Все общество начало смеяться, и у всякого явился анекдот о Милорадовиче. Тут, разумеется, не было забыто красноречия его на французском языке, на котором он очень любил изъясняться, и тогда питомец Суворова не говорил, а ораторствовал, употребляя пышные и отборные Фразы. На русском же языке любимая его поговорка была: - Мой Бог!

Погостив в Андреевском до самого вечера, я возвратился во Владимир с головой, набитой свиданиями и разговором французского героя с русским храбрецом.

ГраФ Ростопчин уже почивал, мне спать не хотелось, деваться было некуда, читать нечего, - что делать, как время убить? Я взял перо и начал вымышлять разговор между любимцем Наполеона и любимцем Суворова: сюжет, достойный и лучшего, может быть, пера, нежели мое. Желая позабавить больного моего графа, я переправил мое маранье, переписал набело и явился к нему поутру. Я нашел его гораздо бодрее и в довольно веселом расположении духа.

- Ну, что привезли вы нам хорошего? - спросил граф.

- Многое, многое! Михаил Семенович приказал кланяться вашему сиятельству и сказать, что на будущей неделе надеется бросить свои костыли и вас навестить (оправившись от раны, граф М. С. Воронцов еще в том же 1812 году вернулся к войскам).
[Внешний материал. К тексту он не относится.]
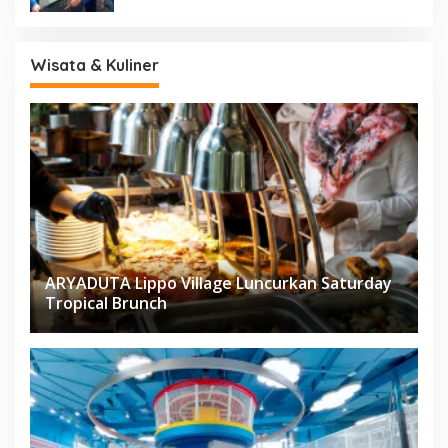
Wisata & Kuliner
ARYADUTA Lippo Village Luncurkan Saturday
Tropical Brunch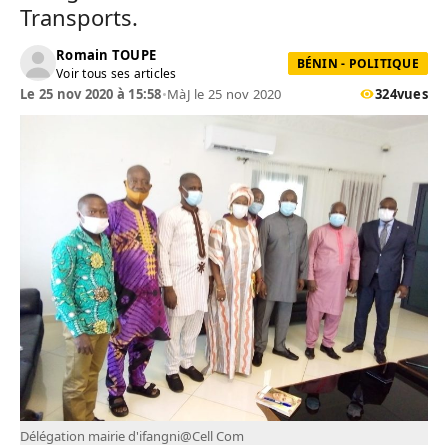
Transports.
Romain TOUPE
BÉNIN - POLITIQUE
Voir tous ses articles
Le 25 nov 2020 à 15:58
•
MàJ le 25 nov 2020
324
vues
Délégation mairie d'ifangni@Cell Com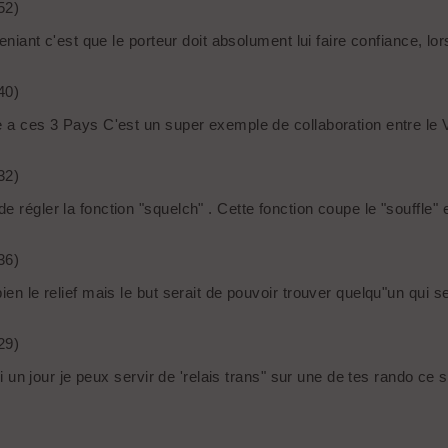
52)
nveniant c'est que le porteur doit absolument lui faire confiance, 
40)
ce a ces 3 Pays C'est un super exemple de collaboration entre le 
32)
régler la fonction "squelch" . Cette fonction coupe le "souffle" e
36)
ien le relief mais le but serait de pouvoir trouver quelqu"un qui 
29)
si un jour je peux servir de 'relais trans" sur une de tes rando ce 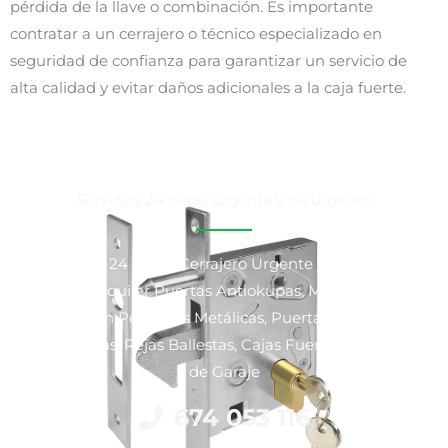
pérdida de la llave o combinación. Es importante
contratar a un cerrajero o técnico especializado en
seguridad de confianza para garantizar un servicio de
alta calidad y evitar daños adicionales a la caja fuerte.
Servicios 24 horas urgente y no urgente
Cerrajeros 24 horas, Cerrajero Urgente y No Urgente,
Venta y Alquiler Puertas Antiokupas, Motorización y
Reparación Persianas Metálicas, Puertas Blindadas y
Acorazadas, Rejas Ballestas, Cajas Fuertes y Puertas
de Garaje
674 053 116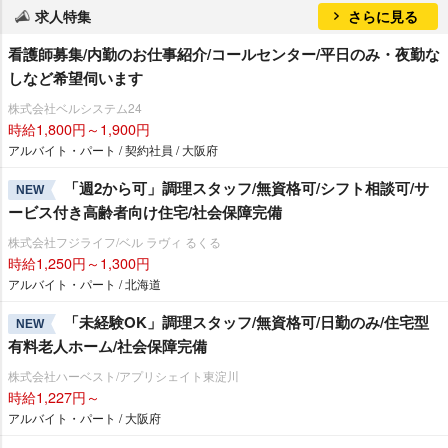
求人特集
さらに見る
看護師募集/内勤のお仕事紹介/コールセンター/平日のみ・夜勤な
しなど希望伺います
株式会社ベルシステム24
時給1,800円～1,900円
アルバイト・パート / 契約社員 / 大阪府
「週2から可」調理スタッフ/無資格可/シフト相談可/サ
NEW
ービス付き高齢者向け住宅/社会保障完備
株式会社フジライフ/ベル ラヴィ るくる
時給1,250円～1,300円
アルバイト・パート / 北海道
「未経験OK」調理スタッフ/無資格可/日勤のみ/住宅型
NEW
有料老人ホーム/社会保障完備
株式会社ハーベスト/アプリシェイト東淀川
時給1,227円～
アルバイト・パート / 大阪府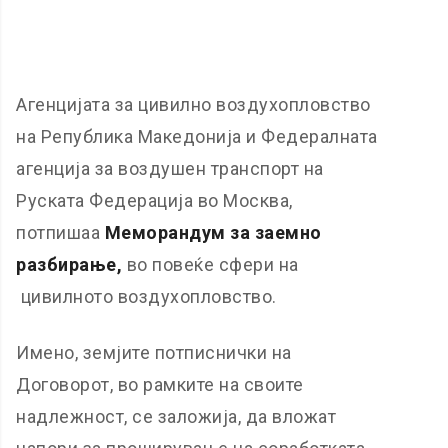
Агенцијата за цивилно воздухопловство
на Република Македонија и Федералната
агенција за воздушен транспорт на
Руската Федерација во Москва,
потпишаа
Меморандум за заемно
разбирање,
во повеќе сфери на
цивилното воздухопловство.
Имено, земјите потписнички на
Договорот, во рамките на своите
надлежност, се заложија, да вложат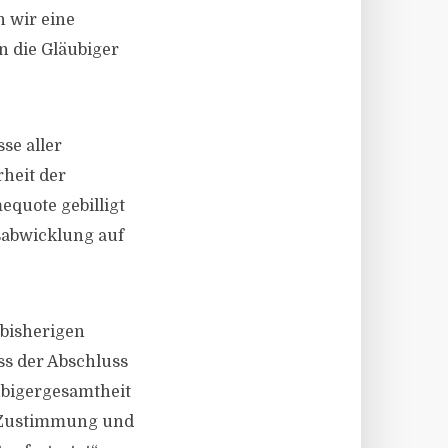
 wir eine
n die Gläubiger
se aller
heit der
quote gebilligt
nsabwicklung auf
 bisherigen
ss der Abschluss
ubigergesamtheit
te Zustimmung und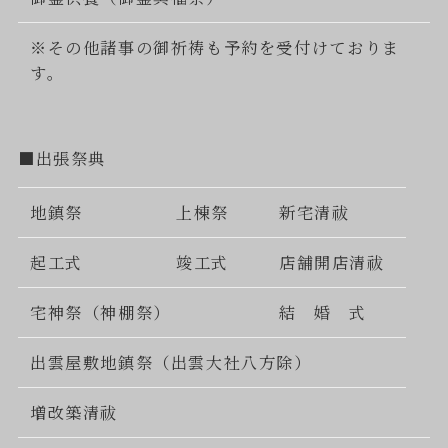
※その他諸事の御祈祷も予約を受付けておりま
す。
■出張祭典
地鎮祭
上棟祭
新宅清祓
起工式
竣工式
店舗開店清祓
宅神祭（神棚祭）
結 婚 式
出雲屋敷地鎮祭（出雲大社八方除）
増改築清祓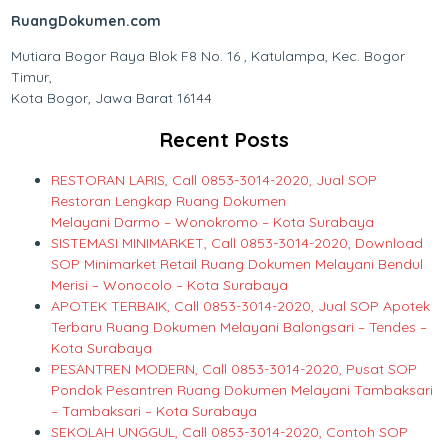
RuangDokumen.com
Mutiara Bogor Raya Blok F8 No. 16 , Katulampa, Kec. Bogor
Timur,
Kota Bogor, Jawa Barat 16144
Recent Posts
RESTORAN LARIS, Call 0853-3014-2020, Jual SOP
Restoran Lengkap Ruang Dokumen
Melayani Darmo – Wonokromo – Kota Surabaya
SISTEMASI MINIMARKET, Call 0853-3014-2020, Download
SOP Minimarket Retail Ruang Dokumen Melayani Bendul
Merisi – Wonocolo – Kota Surabaya
APOTEK TERBAIK, Call 0853-3014-2020, Jual SOP Apotek
Terbaru Ruang Dokumen Melayani Balongsari – Tendes –
Kota Surabaya
PESANTREN MODERN, Call 0853-3014-2020, Pusat SOP
Pondok Pesantren Ruang Dokumen Melayani Tambaksari
– Tambaksari – Kota Surabaya
SEKOLAH UNGGUL, Call 0853-3014-2020, Contoh SOP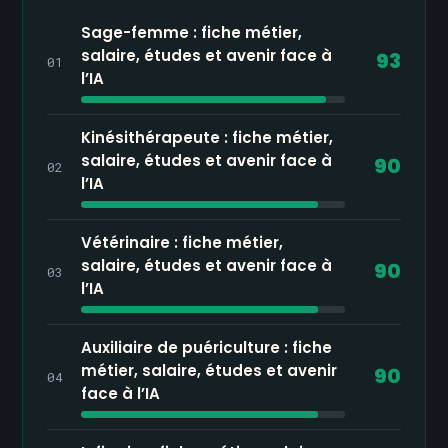
Sage-femme : fiche métier,
salaire, études et avenir face à
93
01
l’IA
Kinésithérapeute : fiche métier,
salaire, études et avenir face à
90
02
l’IA
Vétérinaire : fiche métier,
salaire, études et avenir face à
90
03
l’IA
Auxiliaire de puériculture : fiche
métier, salaire, études et avenir
90
04
face à l’IA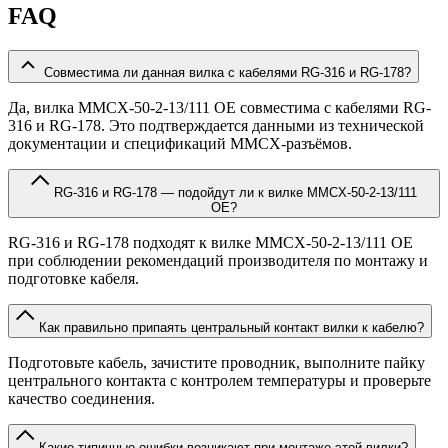
FAQ
Совместима ли данная вилка с кабелями RG-316 и RG-178?
Да, вилка MMCX-50-2-13/111 OE совместима с кабелями RG-
316 и RG-178. Это подтверждается данными из технической
документации и спецификаций MMCX-разъёмов.
RG-316 и RG-178 — подойдут ли к вилке MMCX-50-2-13/111
OE?
RG-316 и RG-178 подходят к вилке MMCX-50-2-13/111 OE
при соблюдении рекомендаций производителя по монтажу и
подготовке кабеля.
Как правильно припаять центральный контакт вилки к кабелю?
Подготовьте кабель, зачистите проводник, выполните пайку
центрального контакта с контролем температуры и проверьте
качество соединения.
Какие типичные ошибки возникают при монтаже этой вилки?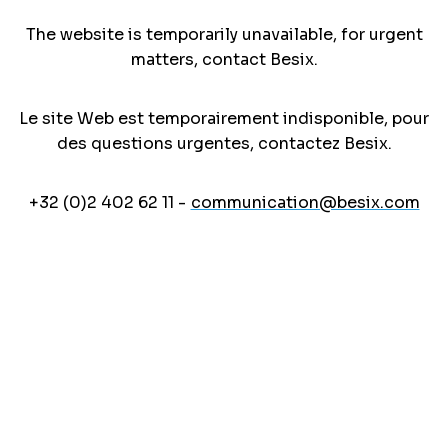
The website is temporarily unavailable, for urgent
matters, contact Besix.
Le site Web est temporairement indisponible, pour
des questions urgentes, contactez Besix.
+32 (0)2 402 62 11 -
communication@besix.com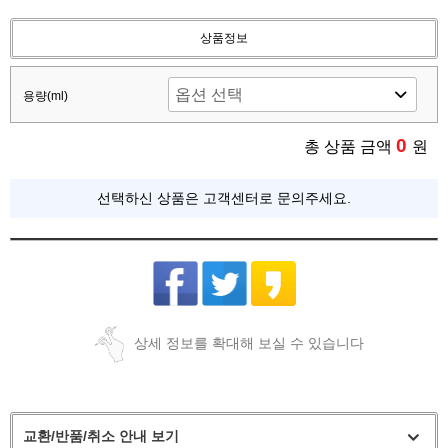
상품정보
용량(ml)
0
총 상품 금액
원
선택하신 상품은 고객센터로 문의주세요.
상세 정보를 확대해 보실 수 있습니다
교환/반품/취소 안내 보기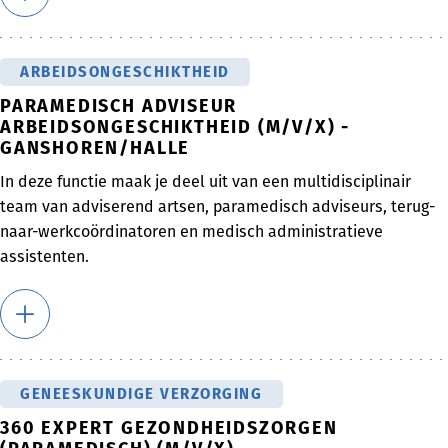
ARBEIDSONGESCHIKTHEID
PARAMEDISCH ADVISEUR
ARBEIDSONGESCHIKTHEID (M/V/X) -
GANSHOREN/HALLE
In deze functie maak je deel uit van een multidisciplinair
team van adviserend artsen, paramedisch adviseurs, terug-
naar-werkcoördinatoren en medisch administratieve
assistenten.
GENEESKUNDIGE VERZORGING
360 EXPERT GEZONDHEIDSZORGEN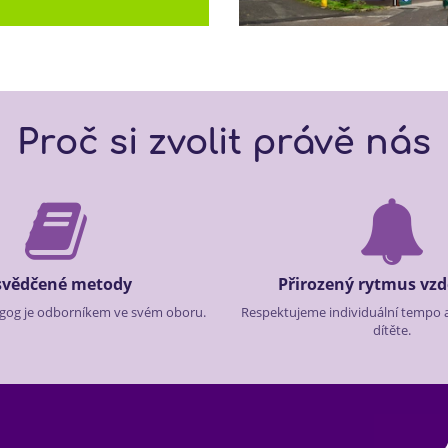
Proč si zvolit právě nás
vědčené metody
Přirozený rytmus vzd
gog je odborníkem ve svém oboru.
Respektujeme individuální tempo 
dítěte.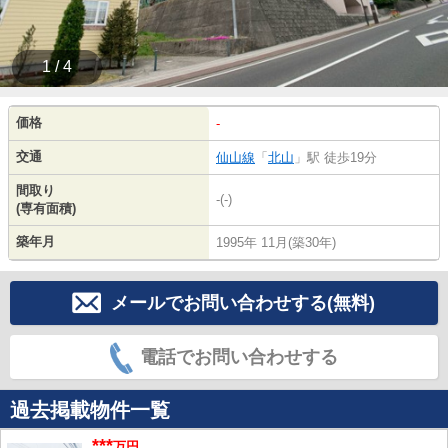
1 / 4
価格
-
交通
仙山線
「
北山
」駅 徒歩19分
間取り
-(-)
(専有面積)
築年月
1995年 11月(築30年)
メールでお問い合わせする(無料)
電話でお問い合わせする
過去掲載物件一覧
***
万円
- Спасибо за добрую весть! Нет ли чего из армии, из Москвы?

- Михаил Семенович получил свежее письмо из армии, кажется от графа Остермана. Дело идет к стычке неминуемой. Мюрат встретился нечаянно на аванпостах с графом Милорадовичем и имел с ним довольно продолжительный разговор.

- Ого! Вот бы подслушать! Я воображаю, что они други другу напевали! Кто-то кого перещеголял? Да о чем речь была?

- О разных предметах. Разговор этот положили в армии на бумагу. Михаил Семенович давал мне читать, и я списал его наскоро для вас.

- Вот спасибо! Дайте, дайте скорее! О мой Бог! я умираю от нетерпения.

- Позвольте, я прочту сам, ибо писал очень быстро, спешил.

- Читайте, читайте!

Я начал чтение. В те времена желание узнать что-нибудь нового о политических, но паче о военных происшествиях, было единственное и всеобщее чувство, всеми обладавшее.

Граф выслушал меня с вниманием, часто усмехался и прибавил: - Ну полно, так ли было дело? Положим, что это мысли и рассуждения Милорадовича; но они, верно, иначе выделывали фразы свои, и сверх того не при вас ли граф Барклай сказывал, что Государю не угодно, чтобы наши генералы и офицеры имели малейшее сообщение с французами, а еще менее, чтобы вступали с ними в какие-либо переговоры?

- Это так; но разве вы не знаете спасителя Бухареста? Ему все позволено, или говоря правильнее, они сам все себе позволяет. Милорадович всем правилам исключение.

Ростопчин имел минуты, в которые лицо его озарялось каким-то особенным выражением. Это бывало, когда он, нюхая весьма медленно табак и желая проникнуть в душу того, с кем говорил, смотрел ему весьма пристально в глаза и закидывал какой-нибудь неожиданный и хитрый вопрос, дабы по ответу делать свои заключения.

Граф слушал чтение разговора как будто какого-нибудь официального документа, не оказывая ни малейшего сомнения; но делая иной раз свои замечания, смеялся, подшучивал над Мюратом; но когда чтение мое кончилось, то он, потупив свои огромные глаза и грозя мне полусерьезно и полу-со смехом пальцем, сказал: - Покайтесь!

Одного этого слова было достаточно, и я, отвечая ему также одним словом, произнес откровенное: - Виноват! Я рассказал ему, как все это было.

- Выдумка эта хороша, - прибавил граф. - Знаете ли что мы сделаем? Пошлите это в Петербург: пусть басенка эта ходит по рукам; пусть ее читают; у нас и у французов она произведет хорошее действие. Переписывайте и отправляйте. Я так и сделал и на другой день послал манускрипт к своему старому приятелю Александру Ивановичу Тургеневу, яко новость, только что из армии полученную.

Не прошло двух недель, как разговор короля Мюрата с графом Милорадовичем был напечатан в "Сыне Отечества"; журнале, который только что начинал выходить и был всеми читан с жадностью, ибо дышал ненавистью к французам и наполнялся преимущественно колкими статьями против них и Наполеона. В нем помещалось множество анекдотов (часто и выдуманных), кои мы, москвичи, сообщали нашим С.-Петербургским приятелям. Такую статейку не могли издатели "Сына Отечества" принять иначе как с удовольствием.